The data:
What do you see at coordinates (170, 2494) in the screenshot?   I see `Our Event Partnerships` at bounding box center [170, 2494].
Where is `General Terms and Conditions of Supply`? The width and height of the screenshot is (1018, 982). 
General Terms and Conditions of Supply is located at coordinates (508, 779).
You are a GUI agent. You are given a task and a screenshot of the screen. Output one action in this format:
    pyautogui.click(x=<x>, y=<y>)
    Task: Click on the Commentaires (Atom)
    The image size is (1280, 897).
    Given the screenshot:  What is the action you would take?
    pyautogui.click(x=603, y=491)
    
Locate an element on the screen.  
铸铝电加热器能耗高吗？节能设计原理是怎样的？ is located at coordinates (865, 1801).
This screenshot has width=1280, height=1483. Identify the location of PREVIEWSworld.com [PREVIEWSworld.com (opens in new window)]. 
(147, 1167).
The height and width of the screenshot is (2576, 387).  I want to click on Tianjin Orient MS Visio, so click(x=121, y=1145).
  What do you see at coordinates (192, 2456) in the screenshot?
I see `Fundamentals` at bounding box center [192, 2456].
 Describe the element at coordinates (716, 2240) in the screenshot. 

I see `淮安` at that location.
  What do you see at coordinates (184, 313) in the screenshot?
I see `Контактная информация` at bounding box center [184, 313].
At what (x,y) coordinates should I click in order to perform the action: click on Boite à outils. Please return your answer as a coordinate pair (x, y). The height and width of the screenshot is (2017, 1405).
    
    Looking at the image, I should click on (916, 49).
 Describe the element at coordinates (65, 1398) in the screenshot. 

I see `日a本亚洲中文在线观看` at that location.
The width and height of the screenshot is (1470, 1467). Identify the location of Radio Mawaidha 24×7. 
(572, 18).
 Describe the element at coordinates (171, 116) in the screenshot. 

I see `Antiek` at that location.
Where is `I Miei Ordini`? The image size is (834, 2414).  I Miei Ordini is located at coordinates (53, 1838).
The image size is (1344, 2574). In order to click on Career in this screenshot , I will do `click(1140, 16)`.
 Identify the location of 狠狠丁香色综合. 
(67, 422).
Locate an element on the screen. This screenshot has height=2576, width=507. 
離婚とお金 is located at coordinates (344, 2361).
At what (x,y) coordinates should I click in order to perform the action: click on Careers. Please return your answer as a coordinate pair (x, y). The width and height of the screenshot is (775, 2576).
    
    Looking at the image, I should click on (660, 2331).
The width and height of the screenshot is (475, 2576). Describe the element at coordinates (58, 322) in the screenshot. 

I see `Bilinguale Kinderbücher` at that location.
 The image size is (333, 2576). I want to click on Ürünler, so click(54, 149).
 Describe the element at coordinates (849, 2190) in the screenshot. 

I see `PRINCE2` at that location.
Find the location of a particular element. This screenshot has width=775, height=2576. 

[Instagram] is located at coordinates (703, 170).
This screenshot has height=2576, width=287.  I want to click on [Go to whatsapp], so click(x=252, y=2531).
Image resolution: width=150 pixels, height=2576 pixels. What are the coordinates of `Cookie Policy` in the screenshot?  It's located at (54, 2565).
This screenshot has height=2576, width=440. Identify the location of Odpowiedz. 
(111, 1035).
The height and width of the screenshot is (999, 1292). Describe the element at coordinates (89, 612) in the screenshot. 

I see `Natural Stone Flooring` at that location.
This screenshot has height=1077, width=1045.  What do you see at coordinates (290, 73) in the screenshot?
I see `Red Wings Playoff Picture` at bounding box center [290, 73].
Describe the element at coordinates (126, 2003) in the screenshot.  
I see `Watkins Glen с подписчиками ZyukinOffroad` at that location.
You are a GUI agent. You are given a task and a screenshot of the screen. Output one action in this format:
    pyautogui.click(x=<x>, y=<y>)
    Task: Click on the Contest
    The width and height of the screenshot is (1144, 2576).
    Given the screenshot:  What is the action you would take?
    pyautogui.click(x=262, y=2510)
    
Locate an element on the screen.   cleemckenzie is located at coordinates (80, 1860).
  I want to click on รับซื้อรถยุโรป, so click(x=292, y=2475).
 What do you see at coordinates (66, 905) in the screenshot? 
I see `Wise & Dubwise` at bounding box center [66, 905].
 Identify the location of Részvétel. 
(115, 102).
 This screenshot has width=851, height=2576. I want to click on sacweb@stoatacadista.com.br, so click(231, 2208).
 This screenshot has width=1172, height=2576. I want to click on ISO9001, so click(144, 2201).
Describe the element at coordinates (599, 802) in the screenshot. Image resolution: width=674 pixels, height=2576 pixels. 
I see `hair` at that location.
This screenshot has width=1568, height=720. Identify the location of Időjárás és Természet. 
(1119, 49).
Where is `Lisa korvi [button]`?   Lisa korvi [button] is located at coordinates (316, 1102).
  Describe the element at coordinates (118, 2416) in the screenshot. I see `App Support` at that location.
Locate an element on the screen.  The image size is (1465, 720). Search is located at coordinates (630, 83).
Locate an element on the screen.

Task directions: An exact reproduction of the listing is required, covering every entry.

Reply to the exercise:
What do you see at coordinates (170, 2494) in the screenshot?   I see `Our Event Partnerships` at bounding box center [170, 2494].
Where is `General Terms and Conditions of Supply`? The width and height of the screenshot is (1018, 982). 
General Terms and Conditions of Supply is located at coordinates (508, 779).
You are a GUI agent. You are given a task and a screenshot of the screen. Output one action in this format:
    pyautogui.click(x=<x>, y=<y>)
    Task: Click on the Commentaires (Atom)
    The image size is (1280, 897).
    Given the screenshot:  What is the action you would take?
    pyautogui.click(x=603, y=491)
    
Locate an element on the screen.  
铸铝电加热器能耗高吗？节能设计原理是怎样的？ is located at coordinates (865, 1801).
This screenshot has width=1280, height=1483. Identify the location of PREVIEWSworld.com [PREVIEWSworld.com (opens in new window)]. 
(147, 1167).
The height and width of the screenshot is (2576, 387).  I want to click on Tianjin Orient MS Visio, so click(x=121, y=1145).
  What do you see at coordinates (192, 2456) in the screenshot?
I see `Fundamentals` at bounding box center [192, 2456].
 Describe the element at coordinates (716, 2240) in the screenshot. 

I see `淮安` at that location.
  What do you see at coordinates (184, 313) in the screenshot?
I see `Контактная информация` at bounding box center [184, 313].
At what (x,y) coordinates should I click in order to perform the action: click on Boite à outils. Please return your answer as a coordinate pair (x, y). The height and width of the screenshot is (2017, 1405).
    
    Looking at the image, I should click on (916, 49).
 Describe the element at coordinates (65, 1398) in the screenshot. 

I see `日a本亚洲中文在线观看` at that location.
The width and height of the screenshot is (1470, 1467). Identify the location of Radio Mawaidha 24×7. 
(572, 18).
 Describe the element at coordinates (171, 116) in the screenshot. 

I see `Antiek` at that location.
Where is `I Miei Ordini`? The image size is (834, 2414).  I Miei Ordini is located at coordinates (53, 1838).
The image size is (1344, 2574). In order to click on Career in this screenshot , I will do `click(1140, 16)`.
 Identify the location of 狠狠丁香色综合. 
(67, 422).
Locate an element on the screen. This screenshot has height=2576, width=507. 
離婚とお金 is located at coordinates (344, 2361).
At what (x,y) coordinates should I click in order to perform the action: click on Careers. Please return your answer as a coordinate pair (x, y). The width and height of the screenshot is (775, 2576).
    
    Looking at the image, I should click on (660, 2331).
The width and height of the screenshot is (475, 2576). Describe the element at coordinates (58, 322) in the screenshot. 

I see `Bilinguale Kinderbücher` at that location.
 The image size is (333, 2576). I want to click on Ürünler, so click(54, 149).
 Describe the element at coordinates (849, 2190) in the screenshot. 

I see `PRINCE2` at that location.
Find the location of a particular element. This screenshot has width=775, height=2576. 

[Instagram] is located at coordinates (703, 170).
This screenshot has height=2576, width=287.  I want to click on [Go to whatsapp], so click(x=252, y=2531).
Image resolution: width=150 pixels, height=2576 pixels. What are the coordinates of `Cookie Policy` in the screenshot?  It's located at (54, 2565).
This screenshot has height=2576, width=440. Identify the location of Odpowiedz. 
(111, 1035).
The height and width of the screenshot is (999, 1292). Describe the element at coordinates (89, 612) in the screenshot. 

I see `Natural Stone Flooring` at that location.
This screenshot has height=1077, width=1045.  What do you see at coordinates (290, 73) in the screenshot?
I see `Red Wings Playoff Picture` at bounding box center [290, 73].
Describe the element at coordinates (126, 2003) in the screenshot.  
I see `Watkins Glen с подписчиками ZyukinOffroad` at that location.
You are a GUI agent. You are given a task and a screenshot of the screen. Output one action in this format:
    pyautogui.click(x=<x>, y=<y>)
    Task: Click on the Contest
    The width and height of the screenshot is (1144, 2576).
    Given the screenshot:  What is the action you would take?
    pyautogui.click(x=262, y=2510)
    
Locate an element on the screen.   cleemckenzie is located at coordinates (80, 1860).
  I want to click on รับซื้อรถยุโรป, so click(x=292, y=2475).
 What do you see at coordinates (66, 905) in the screenshot? 
I see `Wise & Dubwise` at bounding box center [66, 905].
 Identify the location of Részvétel. 
(115, 102).
 This screenshot has width=851, height=2576. I want to click on sacweb@stoatacadista.com.br, so click(231, 2208).
 This screenshot has width=1172, height=2576. I want to click on ISO9001, so click(144, 2201).
Describe the element at coordinates (599, 802) in the screenshot. Image resolution: width=674 pixels, height=2576 pixels. 
I see `hair` at that location.
This screenshot has width=1568, height=720. Identify the location of Időjárás és Természet. 
(1119, 49).
Where is `Lisa korvi [button]`?   Lisa korvi [button] is located at coordinates (316, 1102).
  Describe the element at coordinates (118, 2416) in the screenshot. I see `App Support` at that location.
Locate an element on the screen.  The image size is (1465, 720). Search is located at coordinates (630, 83).
Locate an element on the screen.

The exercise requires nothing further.